In 2006, the legislature appropriated money from the general fund to HSD for increased Medicaid payments to physicians. See General Appropriation Act of 2006, Laws 2006, ch. 109, § 4(F). The appropriation was made for expenditure in fiscal year 2007. Id. § 3(C). In 2007, a similar appropriation was made to HSD for expenditure in fiscal year 2008 to increase Medicaid payments to providers. See General Appropriation Act of 2007, Laws 2007, ch. 28, §§ 3(C), 4(F). Both Acts direct that amounts appropriated to an agency that are not spent by the end of the fiscal year revert to the general fund. See General Appropriation Act of 2006, § 3(E); General Appropriation Act of 2007, § 3(E).

The 2006 and 2007 appropriations acts required HSD to spend its appropriations for increased provider payments by the end of the specified fiscal years. As discussed above, HSD’s contracts with MCOs for Medicaid services require HSD to pay the MCO for its services. The MCO, in turn, uses the payments from HSD to reimburse participating health care providers. Consequently, HSD could spend the appropriated amounts for increased provider payments by making the payments directly or through its contractual payments to an MCO.[5]

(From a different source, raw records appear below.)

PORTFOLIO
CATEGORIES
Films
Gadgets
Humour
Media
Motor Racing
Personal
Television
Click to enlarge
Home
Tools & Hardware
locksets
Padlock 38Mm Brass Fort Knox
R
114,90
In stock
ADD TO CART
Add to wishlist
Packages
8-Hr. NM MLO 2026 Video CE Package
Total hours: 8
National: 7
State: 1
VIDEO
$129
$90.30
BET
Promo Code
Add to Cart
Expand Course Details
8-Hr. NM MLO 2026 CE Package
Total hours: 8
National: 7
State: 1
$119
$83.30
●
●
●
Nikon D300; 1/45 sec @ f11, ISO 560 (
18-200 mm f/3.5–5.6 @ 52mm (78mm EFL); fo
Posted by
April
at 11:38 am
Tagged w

Any amount that HSD had not spent for increased provider payments by the end of the designated fiscal year would revert to the general fund. Because it applied only to appropriated amounts that remained unspent by HSD, the reversion requirement would not extend to appropriated amounts HSD paid during the fiscal year to MCOs, even if the MCOs used the amounts for increased provider payments in subsequent fiscal years.

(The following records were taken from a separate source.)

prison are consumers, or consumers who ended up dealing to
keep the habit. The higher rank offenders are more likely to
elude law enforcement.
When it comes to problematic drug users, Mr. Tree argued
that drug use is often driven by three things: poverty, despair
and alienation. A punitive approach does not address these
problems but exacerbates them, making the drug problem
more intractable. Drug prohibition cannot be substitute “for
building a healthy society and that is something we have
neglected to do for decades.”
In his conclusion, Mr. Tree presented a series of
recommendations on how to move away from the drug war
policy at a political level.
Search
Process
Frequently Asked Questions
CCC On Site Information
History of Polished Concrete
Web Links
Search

If we may be of further assistance, please let us know. Your request to us was for a formal Attorney General's Opinion on the matters discussed above. Such an opinion would be a public document available to the general public. Although we are providing you our legal advice in the form of a letter instead of an Attorney General's Opinion, we believe this letter is also a public document, not subject to the attorney-client privilege. Therefore, we may provide copies of this letter to the public.

Sincerely,

ELIZABETH A. GLENN
Assistant Attorney General

[1] The state’s contract with ValueOptions was entered into by the Interagency Behavioral Health Purchasing Collaborative, which oversees the provision of behavioral health care under the state’s Medicare and SCI programs. HSD is responsible for awarding the behavioral health services contract on behalf of the Collaborative and providing oversight “as it relates to Medicaid behavioral health services, providers and members.” See 8.305.3.9 and 8.305.3.10 NMAC (2009).

[2] The cited contracts, both of which are posted on HSD’s website (www.hsd.state.nm.us), are used for illustrative purposes only. We do not know whether the rate increases you question were made under the cited contracts or other contracts involving ValueOptions and Molina Healthcare.

[3] Depending on the services involved, HSD may pay an MCO compensation in addition to the capitation amounts. For example, under the SCI programs, contractors are paid premiums by employers and members. See Molina Healthcare Agreement, § 2.12(G).

[4] Your request questions retroactive increases in provider rates “so that specific unspent appropriations would not revert to the general fund.” We believe that as long as the provider rate increases were authorized under the contracts between HSD and the MCOs, it is immaterial that the money used to fund the increases would have otherwise reverted to the general fund.

[5] The managed care service contracts discussed in the text require the MCOs to pass on additional funding for increased reimbursements to specific service providers and reserve to HSD the right to direct payments to providers if the MCOs fail to comply with the pass-through requirements. See Molina Healthcare Agreement, § 2.12(O); ValueOptions Contract, § 7.6(F).